Bu yaklaşımın diğer tehlikesi ise; bu tablonun sorumlularının yeni kurtarıcılar konumuna gelmeleridir. Çünkü bunlar kibardırlar, sizi dinlerler, fiyakalı cümleler kurarlar, hakim/savcıların özlük haklarına çok sık vurgu yaparlar, bağımsızlık, tarafsızlık dillerinden düşmez bunların. Sakin konuşup ihtiyacınız olan huzuru verirler, çok hızlı konum değiştirirler. Uzlaşmacıdırlar, taviz verirler ama asla hesap vermezler.

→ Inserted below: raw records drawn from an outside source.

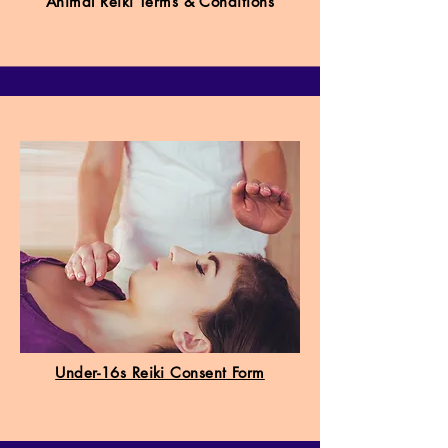
Animal Reiki Terms & Conditions
Under-16s Reiki Consent Form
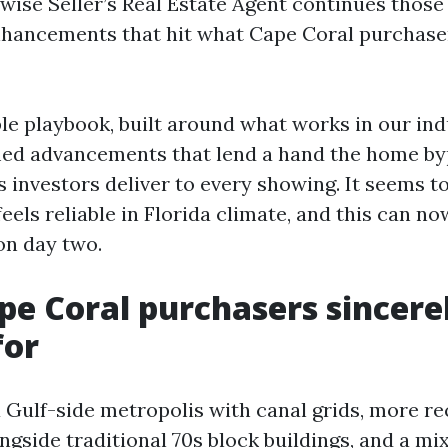
 wise Seller’s Real Estate Agent continues those 
nhancements that hit what Cape Coral purchase
ble playbook, built around what works in our in
med advancements that lend a hand the home by
 investors deliver to every showing. It seems t
feels reliable in Florida climate, and this can n
on day two.
e Coral purchasers sincere
for
a Gulf-side metropolis with canal grids, more re
ngside traditional 70s block buildings, and a mi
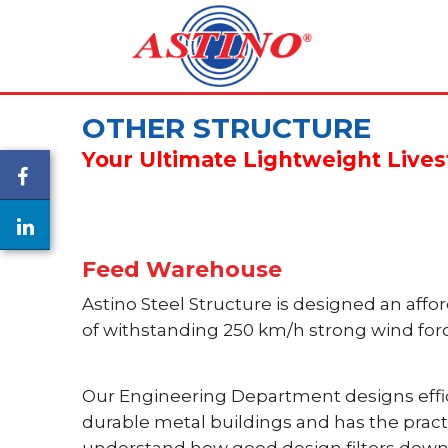
OTHER STRUCTURE
Your Ultimate Lightweight Live
Feed Warehouse
Astino Steel Structure is designed an affo
of withstanding 250 km/h strong wind for
Our Engineering Department designs effic
durable metal buildings and has the pract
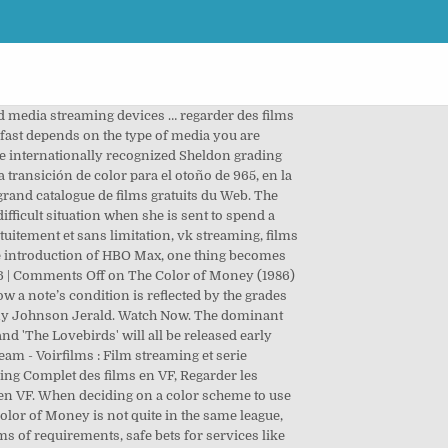
d media streaming devices … regarder des films
 fast depends on the type of media you are
 internationally recognized Sheldon grading
transición de color para el otoño de 965, en la
grand catalogue de films gratuits du Web. The
ifficult situation when she is sent to spend a
uitement et sans limitation, vk streaming, films
the introduction of HBO Max, one thing becomes
1986 | Comments Off on The Color of Money (1986)
a note’s condition is reflected by the grades
nny Johnson Jerald. Watch Now. The dominant
and 'The Lovebirds' will all be released early
m - Voirfilms : Film streaming et serie
ing Complet des films en VF, Regarder les
 en VF. When deciding on a color scheme to use
Color of Money is not quite in the same league,
ms of requirements, safe bets for services like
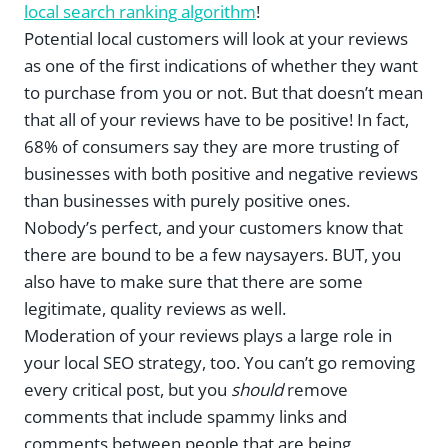
local search ranking algorithm
!
Potential local customers will look at your reviews
as one of the first indications of whether they want
to purchase from you or not. But that doesn’t mean
that all of your reviews have to be positive! In fact,
68% of consumers say they are more trusting of
businesses with both positive and negative reviews
than businesses with purely positive ones.
Nobody’s perfect, and your customers know that
there are bound to be a few naysayers. BUT, you
also have to make sure that there are some
legitimate, quality reviews as well.
Moderation of your reviews plays a large role in
your local SEO strategy, too. You can’t go removing
every critical post, but you
should
remove
comments that include spammy links and
comments between people that are being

Bakın çok özet geçeyim, bunların koalisyonu bozulmadan önce hani yargıyı gökten yere indirmişlerdi, yargıyı ele geçiren bir mezhepten kurtarmışlardı, kemalist ideolojiden kurtarmışlardı ya yargıyı bunlar. Aslında o zaman da HSYK’yı bu adamlar yönlendiriyorlardı, referandum oldu aaa... yine aynı adamlar! Bırakın yargıyı, yurttaşların adalet duygusunu bitirdiler, gene aynı adamların ismi geçiyor. Sözüm onlara; diyelim “yargıdaki iddia olunan örgütün” (bu tanımlama eğlenceli oldu!) parçası değilsiniz. Ama kabul edin beceremediniz, hatta berbat ettiniz bırakın artık. Bu kadar adaletsizliğin hesabını nasıl vereceksiniz? Türk filmi klişeleri oldukları için kullanıyorum, siz de başbakanın suç ortaklığını meşrulaştırmak için yattığı “kandırıldım, kandırıldım” ayaklarına mı yatacaksınız? Siz de mi gazozlarına ilaç katılıp kandırılanlardansınız?

Biliyoruz ki değilsiniz. Kurtarıcı esas oğlan maskenizin aksine adaletin gazozuna ilaç atanın sizler olduğunu biliyoruz!